From Painting to Page

Belfast painter Linden Frederick inspires 15 of America’s best novelists and screenwriters in a new exhibition: Night Stories.

He painted; they wrote. Such was the genesis of Night Stories, a new exhibition and collection of short fiction from Linden Frederick and 15 of America’s best novelists and screenwriters.

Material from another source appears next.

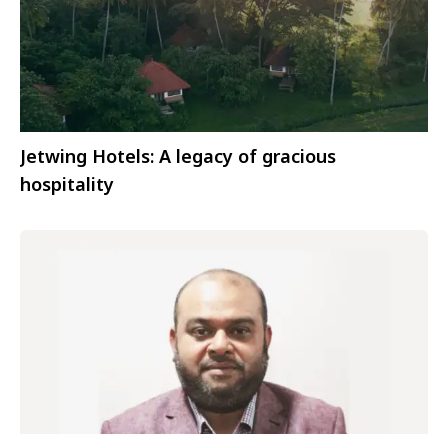
Jetwing Hotels: A legacy of gracious
hospitality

Writers have often told the Belfast, Maine-based realist painter that his atmospheric scenes of small-town American locales at dusk suggest a story. Frederick wondered what would happen if he reversed the tradition and had prose “illustrate” his paintings. Night Stories first exhibited from May 11 to June 30 at New York City’s Forum Gallery, which has represented Frederick since 2004. The show, now on view at the Center for Maine Contemporary Art with the accompanying book release, has been nine years in the making.

With the help of author and friend Richard Russo—the two grew up “10 miles apart in upstate New York” but didn’t meet until about a decade ago while they were both living in Maine—Frederick recruited a cadre of writers whose accolades include Pulitzer prizes, National Book awards, an Academy Award, and a Newbery Medal. The list boasts impressive New England litterateurs. Lois Lowry, Lily King, Tess Gerritsen, Elizabeth Strout, and Russo himself represent Maine; Dennis Lehane grew up in Boston, Massachusetts; Andre Dubus III teaches at the University of Massachusetts Lowell.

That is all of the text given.